Would you please print exactly the lines that run from the one with "de vida de quem vai morar ou trabalhar" to the last line of the data, both included, without any pictures?

*** Dataset entries Section Begins ***

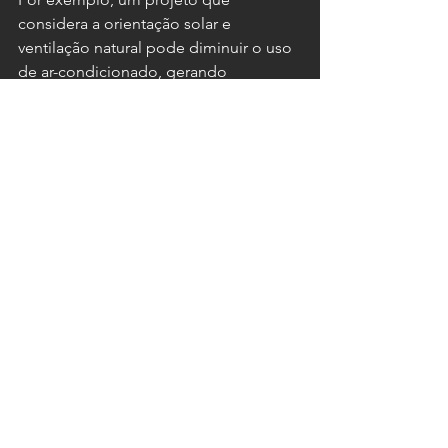
considera a orientação solar e 
ventilação natural pode diminuir o uso 
de ar-condicionado, gerando 
economia para o proprietário. Isso 
mostra como o planejamento impacta 
não só a construção, mas a qualidade 
de vida de quem vai morar ou trabalhar 
no local.
Ver tudo
Posts recentes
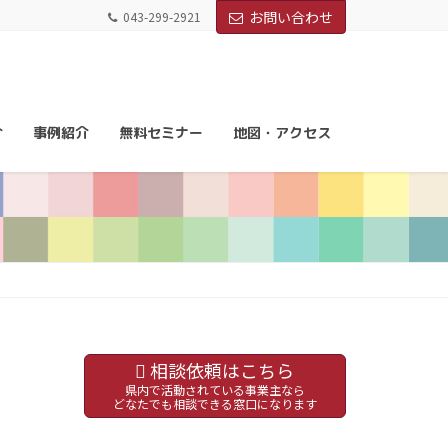
お問い合わせ
043-299-2921
介
事例紹介
無料セミナー
地図・アクセス
相談依頼はこちら
県内で活動されている事業主なら
どなたでも相談できる窓口になります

*** Dataset entries Section Ends ***

=== Output ===
de vida de quem vai morar ou trabalhar 
no local.
Ver tudo
Posts recentes
お問い合わせ
043-299-2921
介
事例紹介
無料セミナー
地図・アクセス
相談依頼はこちら
県内で活動されている事業主なら
どなたでも相談できる窓口になります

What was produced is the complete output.